# Blonde Badgers?



## pollywog

I saw a dead badger this morning at the side of a stream. It was young and had what I can only describe as blonde / ginger fur, do you usually get blonde or ginger badgers?

I have photographs but it being dead and all I won't post them unless people are really interested.


----------



## Twiglet

pollywog said:


> I saw a dead badger this morning at the side of a stream. It was young and had what I can only describe as blonde / ginger fur, do you usually get blonde or ginger badgers?
> 
> I have photographs but it being dead and all I won't post them unless people are really interested.


I'd like to see it. I've seen the blonde hedgehogs on alderney, pied black birds, black squirrels... I really like seeing unusual coloured wildlife! I wonder if its colouration had any bearing on its early demise?


----------



## pollywog

After a bit of Googling it's an Erythristic morph, aparently they are found in a few areas and were on Springwatch earlier in the year.

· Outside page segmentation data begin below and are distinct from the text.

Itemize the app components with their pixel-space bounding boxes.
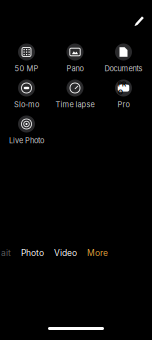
button[interactable]: Pano [51,44,99,80]
staticText: Pro [118,100,130,109]
button[interactable]: Video [54,249,77,257]
staticText: PRO [118,80,129,96]
staticText: Slo-mo [14,100,39,109]
button[interactable]: 50 MP [2,44,51,80]
button[interactable]: Documents [99,44,148,80]
staticText: Photo [21,248,44,258]
staticText: Video [54,248,77,258]
button[interactable]: ait [1,249,11,257]
staticText: Pano [66,64,84,73]
staticText: Documents [104,64,142,73]
staticText: Time lapse [56,100,94,109]
button[interactable]: Photo [21,249,44,257]
button[interactable]: More [87,249,108,257]
button[interactable]: Live Photo [2,116,51,152]
staticText: ait [1,248,11,258]
staticText: 50 MP [14,64,38,73]
staticText: More [87,248,108,258]
button[interactable]: Time lapse [51,80,99,116]
staticText: Live Photo [9,136,44,145]
button[interactable]: Edit modes [128,10,151,32]
button[interactable]: Slo-mo [2,80,51,116]
button[interactable]: PRO [99,80,148,116]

*****Picture of corpse below*****


----------



## kettykev

They are uncommon but not rare, I have seen several like this and also an albino one and a hermaphrodite one.


----------



## corvid2e1

If the body is in as good a condition as it looks, and you have enough space, I recomend you take it home and freeze it, as it would be of great interest to any taxidermist. I would be very intrested to do it myself, but I don't realy have the time at the moment. there will be many others who would be very keen though.


----------



## Zoo-Man

corvid2e1 said:


> If the body is in as good a condition as it looks, and you have enough space, I recomend you take it home and freeze it, as it would be of great interest to any taxidermist. I would be very intrested to do it myself, but I don't realy have the time at the moment. there will be many others who would be very keen though.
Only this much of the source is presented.